[Page-level text extractions]
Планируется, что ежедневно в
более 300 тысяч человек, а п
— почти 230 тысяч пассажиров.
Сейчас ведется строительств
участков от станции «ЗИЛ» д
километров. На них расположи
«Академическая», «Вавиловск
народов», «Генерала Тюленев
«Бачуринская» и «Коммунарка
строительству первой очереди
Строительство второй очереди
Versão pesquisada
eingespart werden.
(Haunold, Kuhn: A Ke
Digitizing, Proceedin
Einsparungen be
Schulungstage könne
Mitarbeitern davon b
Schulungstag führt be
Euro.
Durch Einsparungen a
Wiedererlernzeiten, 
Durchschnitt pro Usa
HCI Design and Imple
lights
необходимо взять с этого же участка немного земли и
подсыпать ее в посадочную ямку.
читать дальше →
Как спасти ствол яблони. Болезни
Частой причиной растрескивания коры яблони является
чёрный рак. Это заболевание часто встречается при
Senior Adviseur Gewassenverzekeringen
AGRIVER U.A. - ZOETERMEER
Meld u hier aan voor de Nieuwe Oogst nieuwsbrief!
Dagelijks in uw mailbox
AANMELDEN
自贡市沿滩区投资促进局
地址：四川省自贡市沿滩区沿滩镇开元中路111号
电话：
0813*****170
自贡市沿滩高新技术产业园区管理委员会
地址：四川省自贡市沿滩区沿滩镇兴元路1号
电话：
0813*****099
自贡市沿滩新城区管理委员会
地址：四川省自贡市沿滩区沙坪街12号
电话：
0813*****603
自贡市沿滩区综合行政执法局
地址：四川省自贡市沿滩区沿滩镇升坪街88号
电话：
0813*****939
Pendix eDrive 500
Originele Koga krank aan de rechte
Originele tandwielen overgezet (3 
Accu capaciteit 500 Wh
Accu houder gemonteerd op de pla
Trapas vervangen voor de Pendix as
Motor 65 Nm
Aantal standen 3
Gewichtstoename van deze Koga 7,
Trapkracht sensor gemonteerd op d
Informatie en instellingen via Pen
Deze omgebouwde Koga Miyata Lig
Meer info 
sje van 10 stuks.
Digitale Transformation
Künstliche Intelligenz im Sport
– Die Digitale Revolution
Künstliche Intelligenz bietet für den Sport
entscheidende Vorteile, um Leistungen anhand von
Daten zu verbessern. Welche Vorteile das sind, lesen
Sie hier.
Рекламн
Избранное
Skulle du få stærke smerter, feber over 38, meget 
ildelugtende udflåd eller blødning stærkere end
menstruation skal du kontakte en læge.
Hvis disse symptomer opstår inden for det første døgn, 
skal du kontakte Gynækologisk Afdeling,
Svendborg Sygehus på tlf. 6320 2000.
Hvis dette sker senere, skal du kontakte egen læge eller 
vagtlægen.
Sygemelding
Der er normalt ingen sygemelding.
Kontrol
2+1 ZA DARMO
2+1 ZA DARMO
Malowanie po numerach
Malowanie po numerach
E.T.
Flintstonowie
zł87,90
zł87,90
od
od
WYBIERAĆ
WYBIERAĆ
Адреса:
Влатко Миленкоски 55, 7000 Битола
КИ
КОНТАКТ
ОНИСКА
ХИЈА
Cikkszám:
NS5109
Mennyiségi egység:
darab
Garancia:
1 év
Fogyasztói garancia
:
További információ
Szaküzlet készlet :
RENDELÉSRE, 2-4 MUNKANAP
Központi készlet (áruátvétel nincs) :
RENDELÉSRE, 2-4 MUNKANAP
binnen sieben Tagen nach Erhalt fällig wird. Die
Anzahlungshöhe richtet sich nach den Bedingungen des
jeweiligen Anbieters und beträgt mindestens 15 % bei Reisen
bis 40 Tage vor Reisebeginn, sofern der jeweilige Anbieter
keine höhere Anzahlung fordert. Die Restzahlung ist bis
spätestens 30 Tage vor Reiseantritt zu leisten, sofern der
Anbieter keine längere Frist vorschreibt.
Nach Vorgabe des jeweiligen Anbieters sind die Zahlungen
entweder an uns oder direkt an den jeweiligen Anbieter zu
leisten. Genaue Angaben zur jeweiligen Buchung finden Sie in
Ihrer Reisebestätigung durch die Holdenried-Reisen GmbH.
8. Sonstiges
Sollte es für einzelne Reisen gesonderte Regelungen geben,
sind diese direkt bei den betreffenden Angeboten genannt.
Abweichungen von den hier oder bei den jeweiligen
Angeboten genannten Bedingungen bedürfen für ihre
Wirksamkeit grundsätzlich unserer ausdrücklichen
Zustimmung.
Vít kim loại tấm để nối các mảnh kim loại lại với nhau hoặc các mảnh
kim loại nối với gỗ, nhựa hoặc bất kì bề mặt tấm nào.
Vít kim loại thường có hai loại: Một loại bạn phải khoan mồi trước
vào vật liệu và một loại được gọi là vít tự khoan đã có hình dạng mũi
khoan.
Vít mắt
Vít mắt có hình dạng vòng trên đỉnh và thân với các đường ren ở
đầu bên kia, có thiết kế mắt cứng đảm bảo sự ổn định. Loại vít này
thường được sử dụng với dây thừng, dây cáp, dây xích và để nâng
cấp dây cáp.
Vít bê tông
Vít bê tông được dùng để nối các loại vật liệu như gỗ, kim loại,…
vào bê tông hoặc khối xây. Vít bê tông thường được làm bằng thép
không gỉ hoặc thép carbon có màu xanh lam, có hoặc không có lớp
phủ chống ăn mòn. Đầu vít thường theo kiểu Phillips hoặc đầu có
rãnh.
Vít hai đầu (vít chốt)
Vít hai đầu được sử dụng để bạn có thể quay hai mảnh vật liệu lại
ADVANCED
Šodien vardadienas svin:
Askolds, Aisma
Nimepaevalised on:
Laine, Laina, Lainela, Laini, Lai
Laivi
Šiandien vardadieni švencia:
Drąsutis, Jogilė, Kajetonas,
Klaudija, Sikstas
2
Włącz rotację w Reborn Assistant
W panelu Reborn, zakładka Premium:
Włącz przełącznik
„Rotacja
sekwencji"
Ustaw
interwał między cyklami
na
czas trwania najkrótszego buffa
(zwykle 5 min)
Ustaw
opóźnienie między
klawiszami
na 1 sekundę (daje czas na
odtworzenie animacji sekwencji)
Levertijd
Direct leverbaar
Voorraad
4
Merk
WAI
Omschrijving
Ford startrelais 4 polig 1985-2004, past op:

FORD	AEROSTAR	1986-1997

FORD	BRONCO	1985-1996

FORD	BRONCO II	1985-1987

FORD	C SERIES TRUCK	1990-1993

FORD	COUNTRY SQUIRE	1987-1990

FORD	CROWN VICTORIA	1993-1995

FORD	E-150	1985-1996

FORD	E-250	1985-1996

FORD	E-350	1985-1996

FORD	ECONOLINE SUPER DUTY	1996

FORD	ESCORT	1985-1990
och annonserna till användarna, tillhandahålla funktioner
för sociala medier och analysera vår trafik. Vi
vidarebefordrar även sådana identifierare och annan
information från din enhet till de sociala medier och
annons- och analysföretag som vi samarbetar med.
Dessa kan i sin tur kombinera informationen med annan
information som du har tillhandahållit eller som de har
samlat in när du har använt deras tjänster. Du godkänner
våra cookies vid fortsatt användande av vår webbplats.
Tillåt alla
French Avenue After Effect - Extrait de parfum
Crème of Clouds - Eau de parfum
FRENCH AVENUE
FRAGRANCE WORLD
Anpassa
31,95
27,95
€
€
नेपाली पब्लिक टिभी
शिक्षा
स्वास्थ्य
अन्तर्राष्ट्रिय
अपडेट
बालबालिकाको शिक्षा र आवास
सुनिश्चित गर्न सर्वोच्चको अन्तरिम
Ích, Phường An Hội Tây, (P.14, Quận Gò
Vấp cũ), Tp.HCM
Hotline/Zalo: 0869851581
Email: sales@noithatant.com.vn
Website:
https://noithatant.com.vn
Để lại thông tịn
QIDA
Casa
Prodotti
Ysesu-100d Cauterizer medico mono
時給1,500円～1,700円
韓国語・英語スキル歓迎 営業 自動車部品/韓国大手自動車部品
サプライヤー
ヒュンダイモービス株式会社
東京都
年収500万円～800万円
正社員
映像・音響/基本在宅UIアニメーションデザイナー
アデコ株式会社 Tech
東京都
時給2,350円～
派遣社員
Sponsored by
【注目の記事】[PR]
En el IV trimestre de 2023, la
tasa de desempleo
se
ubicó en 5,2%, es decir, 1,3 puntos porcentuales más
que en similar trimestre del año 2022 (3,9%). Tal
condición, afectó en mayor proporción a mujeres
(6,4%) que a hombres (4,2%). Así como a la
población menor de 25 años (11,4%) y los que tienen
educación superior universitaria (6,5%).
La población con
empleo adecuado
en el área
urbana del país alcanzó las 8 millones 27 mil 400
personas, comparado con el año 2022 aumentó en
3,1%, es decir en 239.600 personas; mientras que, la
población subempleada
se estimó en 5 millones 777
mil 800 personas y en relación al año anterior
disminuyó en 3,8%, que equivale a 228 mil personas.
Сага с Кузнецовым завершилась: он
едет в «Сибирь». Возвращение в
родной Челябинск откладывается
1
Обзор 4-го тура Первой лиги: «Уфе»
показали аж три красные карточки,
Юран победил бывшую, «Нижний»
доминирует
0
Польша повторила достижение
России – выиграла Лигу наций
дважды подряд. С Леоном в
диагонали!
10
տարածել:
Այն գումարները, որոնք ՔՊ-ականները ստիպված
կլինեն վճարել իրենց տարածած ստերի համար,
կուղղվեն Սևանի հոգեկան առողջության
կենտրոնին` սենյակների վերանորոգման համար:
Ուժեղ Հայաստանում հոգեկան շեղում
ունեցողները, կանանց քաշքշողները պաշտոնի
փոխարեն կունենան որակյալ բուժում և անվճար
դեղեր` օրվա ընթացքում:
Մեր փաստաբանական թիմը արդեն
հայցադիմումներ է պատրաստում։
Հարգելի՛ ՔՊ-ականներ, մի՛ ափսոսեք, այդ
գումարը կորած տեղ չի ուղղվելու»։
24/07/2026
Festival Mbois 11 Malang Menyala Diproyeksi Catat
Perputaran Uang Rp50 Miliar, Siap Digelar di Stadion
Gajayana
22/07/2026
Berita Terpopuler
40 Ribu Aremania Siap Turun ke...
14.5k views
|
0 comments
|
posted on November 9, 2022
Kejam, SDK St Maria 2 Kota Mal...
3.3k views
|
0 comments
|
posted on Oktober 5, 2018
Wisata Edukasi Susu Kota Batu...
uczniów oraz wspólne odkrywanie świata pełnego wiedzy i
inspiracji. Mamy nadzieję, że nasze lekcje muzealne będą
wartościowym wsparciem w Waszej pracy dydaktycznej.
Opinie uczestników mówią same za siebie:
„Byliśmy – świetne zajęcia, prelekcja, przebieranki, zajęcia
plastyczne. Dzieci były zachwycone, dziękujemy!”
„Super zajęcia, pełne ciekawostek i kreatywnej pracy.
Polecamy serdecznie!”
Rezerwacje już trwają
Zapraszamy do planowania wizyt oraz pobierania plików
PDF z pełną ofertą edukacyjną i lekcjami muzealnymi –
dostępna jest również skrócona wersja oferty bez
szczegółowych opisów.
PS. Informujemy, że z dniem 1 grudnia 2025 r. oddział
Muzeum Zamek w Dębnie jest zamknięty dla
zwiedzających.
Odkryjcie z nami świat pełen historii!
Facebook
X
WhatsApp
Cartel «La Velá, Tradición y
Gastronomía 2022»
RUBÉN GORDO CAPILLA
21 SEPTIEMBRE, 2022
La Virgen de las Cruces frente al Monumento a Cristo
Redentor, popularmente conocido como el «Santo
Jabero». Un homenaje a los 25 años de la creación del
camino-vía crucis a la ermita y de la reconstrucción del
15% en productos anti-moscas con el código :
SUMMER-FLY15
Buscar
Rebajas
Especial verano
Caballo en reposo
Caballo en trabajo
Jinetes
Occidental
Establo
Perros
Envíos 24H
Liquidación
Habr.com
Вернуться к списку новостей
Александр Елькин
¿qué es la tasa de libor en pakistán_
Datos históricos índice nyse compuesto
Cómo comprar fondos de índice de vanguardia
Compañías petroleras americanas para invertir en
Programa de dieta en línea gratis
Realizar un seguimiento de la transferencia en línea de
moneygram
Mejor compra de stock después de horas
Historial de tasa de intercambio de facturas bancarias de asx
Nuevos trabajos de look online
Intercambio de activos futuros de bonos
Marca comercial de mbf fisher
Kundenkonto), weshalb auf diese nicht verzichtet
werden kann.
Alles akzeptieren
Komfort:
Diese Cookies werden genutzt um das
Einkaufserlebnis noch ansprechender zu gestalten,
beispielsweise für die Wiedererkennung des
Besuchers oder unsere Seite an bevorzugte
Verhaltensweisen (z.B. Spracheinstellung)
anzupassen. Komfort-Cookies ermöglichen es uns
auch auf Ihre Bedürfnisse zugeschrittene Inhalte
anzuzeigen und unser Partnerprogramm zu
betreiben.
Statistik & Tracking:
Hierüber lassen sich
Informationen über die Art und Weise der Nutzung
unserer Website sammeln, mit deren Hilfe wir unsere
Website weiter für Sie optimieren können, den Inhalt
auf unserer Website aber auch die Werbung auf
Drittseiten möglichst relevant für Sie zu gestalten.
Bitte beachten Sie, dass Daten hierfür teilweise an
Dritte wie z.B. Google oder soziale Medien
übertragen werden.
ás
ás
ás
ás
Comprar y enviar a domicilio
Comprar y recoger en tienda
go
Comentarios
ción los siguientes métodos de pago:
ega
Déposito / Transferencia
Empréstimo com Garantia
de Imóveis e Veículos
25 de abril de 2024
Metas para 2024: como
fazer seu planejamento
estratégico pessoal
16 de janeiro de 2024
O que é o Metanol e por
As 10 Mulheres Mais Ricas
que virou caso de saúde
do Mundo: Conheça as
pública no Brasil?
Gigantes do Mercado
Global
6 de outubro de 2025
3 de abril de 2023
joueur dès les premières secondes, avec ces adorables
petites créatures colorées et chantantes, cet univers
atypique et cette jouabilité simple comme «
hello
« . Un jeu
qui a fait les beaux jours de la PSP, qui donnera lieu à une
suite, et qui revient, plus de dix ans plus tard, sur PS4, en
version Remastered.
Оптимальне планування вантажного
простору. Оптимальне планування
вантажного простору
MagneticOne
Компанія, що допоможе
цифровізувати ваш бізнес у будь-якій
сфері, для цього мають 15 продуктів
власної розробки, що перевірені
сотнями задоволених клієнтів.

* EXERCISE OBJECTIVE *
Answer with a single number, the count of lines above that contain "kontakte".

* TASK SOLUTION *
3